Mon, Oct. 26 @ 6:30pm: DINNER BREAK:

Join us for a short, casual post-film & pre-speaker dinner break with tasty Middle Eastern dishes & organic produce. ESPA would like to thank the International Palestine Awareness Committee for graciously coordinating the donation of Middle Eastern food to this event. The dinner is also 'by donation', and helps us off-set the costs of bringing in the films & special guest.


No says Canwest. No says the Canadian Jewish Congress (CJC). No says Citizenship, Immigration and Multiculturalism Minister Jason Kenny and Member of Parliament Irwin Cotler. No, if the topic is Israel, its state structures, policies and actions. No, that is, if you are critical of these.

Look at Canwest's SLAPP suit - a strategic lawsuit against public participation - to silence the authors and distributors of a parody of their Vancouver newspaper.
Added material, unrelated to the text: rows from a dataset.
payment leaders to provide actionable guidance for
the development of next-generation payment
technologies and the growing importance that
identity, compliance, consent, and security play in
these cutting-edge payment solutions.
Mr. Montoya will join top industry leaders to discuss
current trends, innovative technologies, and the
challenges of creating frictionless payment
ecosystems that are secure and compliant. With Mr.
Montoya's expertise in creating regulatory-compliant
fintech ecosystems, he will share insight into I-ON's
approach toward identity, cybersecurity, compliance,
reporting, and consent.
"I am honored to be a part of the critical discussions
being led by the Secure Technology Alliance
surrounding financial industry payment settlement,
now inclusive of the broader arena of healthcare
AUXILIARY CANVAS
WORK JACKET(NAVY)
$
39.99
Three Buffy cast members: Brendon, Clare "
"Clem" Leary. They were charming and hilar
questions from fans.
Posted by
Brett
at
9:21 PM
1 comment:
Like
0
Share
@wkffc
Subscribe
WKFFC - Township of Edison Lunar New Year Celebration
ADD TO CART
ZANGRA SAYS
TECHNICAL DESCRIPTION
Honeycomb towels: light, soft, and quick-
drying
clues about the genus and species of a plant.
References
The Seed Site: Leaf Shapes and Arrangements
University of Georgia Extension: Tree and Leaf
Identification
Look at the CJC's efforts to intimidate the United Church of Canada delegates who were considering motions to use the non-violent methods of a boycott campaign against Israel, as they were used successfully to help end apartheid in South Africa. Look at Jason Kenny's and Irwin Cotler's efforts to make it a criminal offence to even advocate boycott, claiming this is "anti-semitic". What is the impact of these concerted campaigns for a democratic culture in Canada? And do we wish to submit or resist? Let's talk about all this.
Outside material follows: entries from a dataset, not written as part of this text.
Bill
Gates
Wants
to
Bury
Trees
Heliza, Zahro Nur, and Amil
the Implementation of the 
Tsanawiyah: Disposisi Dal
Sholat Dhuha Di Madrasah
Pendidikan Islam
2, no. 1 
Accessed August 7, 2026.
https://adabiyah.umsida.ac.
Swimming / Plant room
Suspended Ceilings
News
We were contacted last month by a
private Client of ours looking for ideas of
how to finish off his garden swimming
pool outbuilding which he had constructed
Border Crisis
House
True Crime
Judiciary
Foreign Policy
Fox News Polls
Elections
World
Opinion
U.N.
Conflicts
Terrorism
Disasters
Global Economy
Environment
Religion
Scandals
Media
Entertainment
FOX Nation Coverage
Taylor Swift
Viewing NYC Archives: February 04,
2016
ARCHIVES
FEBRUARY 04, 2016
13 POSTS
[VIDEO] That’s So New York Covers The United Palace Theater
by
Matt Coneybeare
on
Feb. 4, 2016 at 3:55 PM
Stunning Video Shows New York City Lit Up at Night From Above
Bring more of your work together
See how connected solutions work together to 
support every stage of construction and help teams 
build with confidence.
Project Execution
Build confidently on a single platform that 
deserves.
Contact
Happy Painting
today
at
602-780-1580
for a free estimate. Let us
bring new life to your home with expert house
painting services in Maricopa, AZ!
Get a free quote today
Mordecai Briemberg was born and raised in Edmonton, eventually graduating with an honours degree in Political Science from the University of Alberta. As a recipient of the Rhodes Scholarship for Alberta, he went to Oxford (UK) and continued studies in political philosophy for two years. Transferring to the field of sociology, he continued post-graduate studies at the University of California, Berkeley. Returning to Canada in 1966 to teach at Simon Fraser University, he later was elected chair of the Political Science, Sociology and Anthropology (PSA) Department. He has worked for trade unions, independent newspapers, done popular education and taught English as a Second Language for 25 years at Douglas College in New Westminister.

For more than two decades Briemberg has been a radio broadcaster on the three-hour weekly public and cultural affairs program "Redeye", at Vancouver Cooperative Radio. He has been an anti-war activist for the last 45 years, in the anti-nuclear movement, the anti-Vietnam war movement, and currently organizes with against the Canadian government involvement in wars against the people of Iraq, Afghanistan, Lebanon and Palestine most particularly. Since 1967 he has campaigned actively for justice for the Palestinian people, now as a member of Canada Palestine Support Network (Canpalnet) and as a director on the board of the Near East Cultural and Educational Foundation. He is editor and contributor to the book "It Was, It Was Not: Essays and Art on the War Against Iraq".

The YWCA (Vancouver) honoured Briemberg for his anti-war and Palestine support work with the "International Peacemaker of the Year" award (2008). For this same work in support of the just rights of the Palestinian people, Canwest-Global media targeted him with a SLAPP--a strategic lawsuit against public participation. Although the charges were eventually dropped, an internationally supported Seriously Free Speech Committee ( has been formed to defend the authors against this SLAPP suit, and to advocate across Canada for free expression, without censorship, harassment or criminalization, on matters related to Palestine/Israel.